- **What is required**: Print the listing below verbatim, passing over each picture.
+++
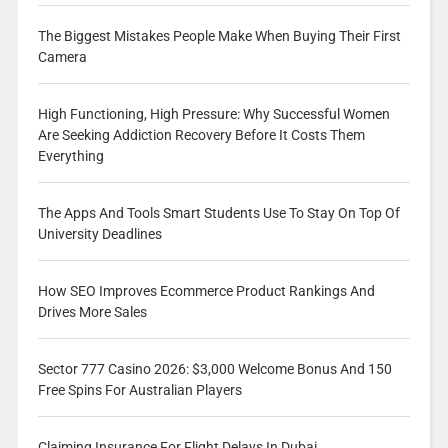
The Biggest Mistakes People Make When Buying Their First
Camera
High Functioning, High Pressure: Why Successful Women
Are Seeking Addiction Recovery Before It Costs Them
Everything
The Apps And Tools Smart Students Use To Stay On Top Of
University Deadlines
How SEO Improves Ecommerce Product Rankings And
Drives More Sales
Sector 777 Casino 2026: $3,000 Welcome Bonus And 150
Free Spins For Australian Players
Claiming Insurance For Flight Delays In Dubai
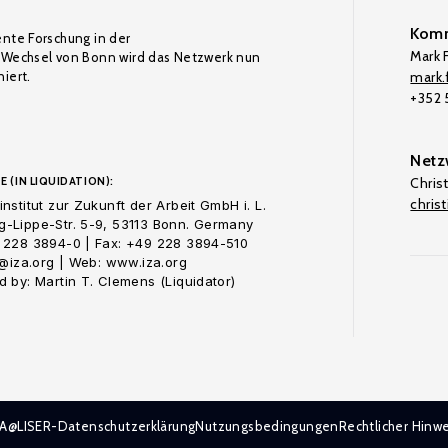
Komm
ente Forschung in der
Mark F
Wechsel von Bonn wird das Netzwerk nun
iert.
mark.f
+352
Netz
E (IN LIQUIDATION):
Chris
chris
nstitut zur Zukunft der Arbeit GmbH i. L.
-Lippe-Str. 5-9, 53113 Bonn. Germany
 228 3894-0 | Fax: +49 228 3894-510
o@iza.org | Web: www.iza.org
 by: Martin T. Clemens (Liquidator)
ZA@LISER-Datenschutzerklärung
Nutzungsbedingungen
Rechtlicher Hinwe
+++
- **Expected answer**:
The Biggest Mistakes People Make When Buying Their First
Camera
High Functioning, High Pressure: Why Successful Women
Are Seeking Addiction Recovery Before It Costs Them
Everything
The Apps And Tools Smart Students Use To Stay On Top Of
University Deadlines
How SEO Improves Ecommerce Product Rankings And
Drives More Sales
Sector 777 Casino 2026: $3,000 Welcome Bonus And 150
Free Spins For Australian Players
Claiming Insurance For Flight Delays In Dubai
Komm
ente Forschung in der
Mark F
Wechsel von Bonn wird das Netzwerk nun
iert.
mark.f
+352
Netz
E (IN LIQUIDATION):
Chris
chris
nstitut zur Zukunft der Arbeit GmbH i. L.
-Lippe-Str. 5-9, 53113 Bonn. Germany
 228 3894-0 | Fax: +49 228 3894-510
o@iza.org | Web: www.iza.org
 by: Martin T. Clemens (Liquidator)
ZA@LISER-Datenschutzerklärung
Nutzungsbedingungen
Rechtlicher Hinwe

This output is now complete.